Mme Eva-Britt Svensson,
Mme Eva Joly,
M. Alexander Graf Lambsdorff,
Membres du Parlement européen,

Merci de me donner l'opportunité de m'adresser à vous en tant que première Directrice exécutive de l'Entité des Nations Unies pour l'égalité des sexes et l'autonomisation des femmes, encore appelée ONU Femmes. C'est un grand privilège que de me trouver parmi vous aujourd'hui, et je suis impatiente de notre dialogue de ce matin.

Permettez-moi de commencer en vous parlant de la vision d'ONU Femmes : une vision où les hommes et les femmes ont des opportunités et des capacités égales, et où les principes de l'égalité des sexes sont inscrits dans les ordres du jour du développement, de la paix et de la sécurité.

Notre objectif primordial est de renforcer les capacités et l'appropriation nationales en vue de permettre aux partenaires nationaux d'élaborer des lois et politiques tenant compte d'une perspective de genre, et de renforcer les stratégies efficaces visant à tenir les engagements nationaux pris en faveur de l'égalité des sexes.

Je suis déterminée à faire d'ONU Femmes un catalyseur du changement, qui offre une nouvelle énergie, s'appuie sur des idées et valeurs durables, et réunit des hommes et des femmes de différents pays, sociétés et communautés dans un effort commun.

Dans le contexte de chaque pays particulier, ONU Femmes se concentrera sur cinq domaines thématiques :

  1. accroître l'influence, le leadership et la participation des femmes ;
  2. renforcer l'autonomisation économique des femmes ;
  3. mettre fin à la violence contre les femmes et les filles ;
  4. renforcer l'application de l'ordre du jour des femmes, de la paix et de la sécurité ;
  5. mettre les priorités de l'égalité des sexes au cœur de la planification et de la budgétisation nationales et locales.

Permettez-moi de vous dire quelques mots sur ces différents domaines.

Le premier — accroître l'influence, la participation et le leadership des femmes — est un thème qui, je le sais, vous est cher.
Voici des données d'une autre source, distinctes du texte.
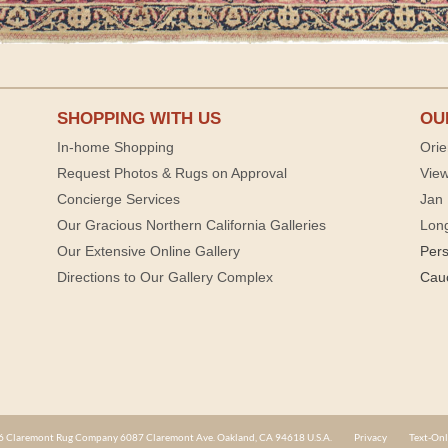
SHOPPING WITH US
OU
In-home Shopping
Orie
Request Photos & Rugs on Approval
View
Concierge Services
Jan 
Our Gracious Northern California Galleries
Lon
Our Extensive Online Gallery
Per
Directions to Our Gallery Complex
Cau
 Claremont Rug Company 6087 Claremont Ave. Oakland, CA 94618 U.S.A.
Privacy
Text-Onl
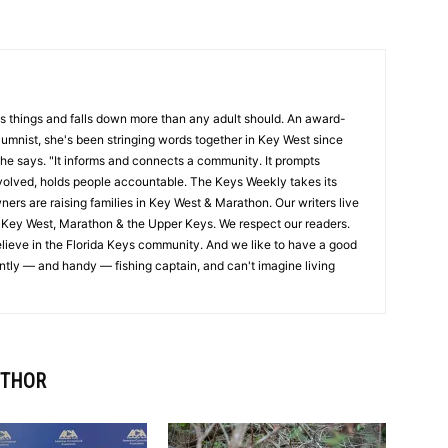
s things and falls down more than any adult should. An award-
olumnist, she's been stringing words together in Key West since
 she says. "It informs and connects a community. It prompts
nvolved, holds people accountable. The Keys Weekly takes its
wners are raising families in Key West & Marathon. Our writers live
 Key West, Marathon & the Upper Keys. We respect our readers.
lieve in the Florida Keys community. And we like to have a good
intly — and handy — fishing captain, and can't imagine living
UTHOR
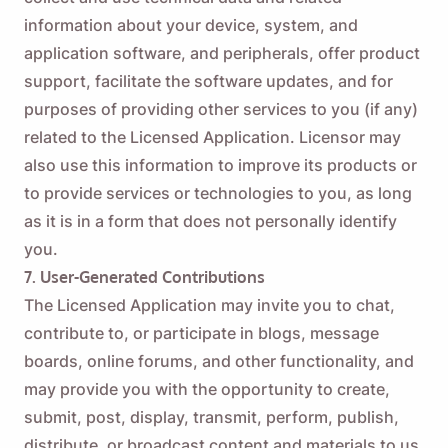
information about your device, system, and
application software, and peripherals, offer product
support, facilitate the software updates, and for
purposes of providing other services to you (if any)
related to the Licensed Application. Licensor may
also use this information to improve its products or
to provide services or technologies to you, as long
as it is in a form that does not personally identify
you.
7. User-Generated Contributions
The Licensed Application may invite you to chat,
contribute to, or participate in blogs, message
boards, online forums, and other functionality, and
may provide you with the opportunity to create,
submit, post, display, transmit, perform, publish,
distribute, or broadcast content and materials to us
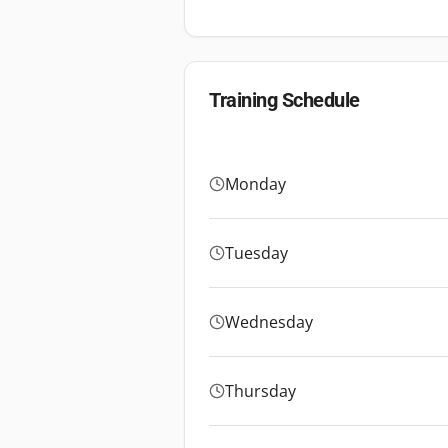
Training Schedule
Monday
Tuesday
Wednesday
Thursday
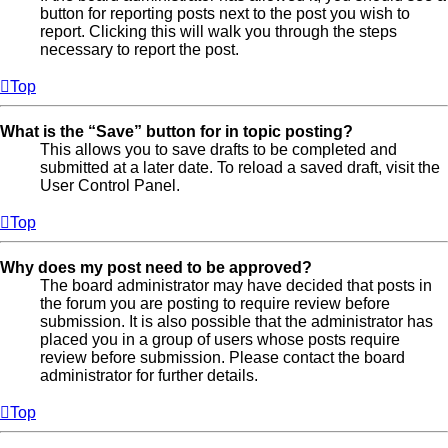
button for reporting posts next to the post you wish to
report. Clicking this will walk you through the steps
necessary to report the post.
Top
What is the “Save” button for in topic posting?
This allows you to save drafts to be completed and
submitted at a later date. To reload a saved draft, visit the
User Control Panel.
Top
Why does my post need to be approved?
The board administrator may have decided that posts in
the forum you are posting to require review before
submission. It is also possible that the administrator has
placed you in a group of users whose posts require
review before submission. Please contact the board
administrator for further details.
Top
Vous êtes des hommes et des femmes qui peuvent montrer ce qui est possible, agir comme des mentors et des modèles, et assurer que les femmes peuvent jouer le rôle qui leur revient dans les processus de prise de décisions qui ont des conséquences sur leurs vies.

M'étant récemment rendue au Caire, dans le cadre de la délégation du Secrétaire général des Nations Unies, je veux souligner combien j'ai trouvé encourageante la détermination des femmes à continuer à jouer un rôle dans ces processus, aux côtés des hommes, en vue de provoquer les changements et de revitaliser la vie politique, économique et sociale.

Je voudrais souligner le rôle clé joué par les femmes pour lutter en faveur du changement dans toute la région, et j'espère que cela sera reflété pleinement dans les changements institutionnels en train d'être débattus aujourd'hui. Les femmes doivent être au cœur de ces discussions.

Au final, faire avancer l'égalité des femmes exige de mettre en cause le statu quo. Reconnaissant cela, le Programme d'action de Beijing a engagé les gouvernements, les partis politiques, la société civile et le secteur privé, appuyés par la communauté internationale, à prendre des mesures positives en vue de constituer une « masse critique » de dirigeantes femmes, nécessaire pour faire progresser la condition de la femme.

Si l'on regarde l'indicateur le plus largement utilisé, le pourcentage des femmes siégeant au parlement, nous voyons que les progrès ont été réguliers mais lents. La moyenne générale s'élève désormais à 19%, soit une augmentation de 11% par rapport à 1995. En janvier 2011, les femmes ont atteint ou dépassé les 30% dans 28 pays, dont 7 appartenant à l'Union européenne.

Le fait que ces 28 pays aient des niveaux de développement économique très différents indique que les progrès au niveau de la participation politique peuvent être réalisés grce à l'engagement des dirigeants politiques. Ce qui distingue en effet les pays qui ont atteint ce seuil est qu'au moins 23 d'entre eux ont adopté une forme ou une autre de quota ou de mesure de discrimination positive. Ces derniers peuvent être appuyés par des mesures additionnelles, consistant par exemple à aider les femmes à se présenter aux élections et à organiser des campagnes électorales efficaces, et à les former pour ce faire.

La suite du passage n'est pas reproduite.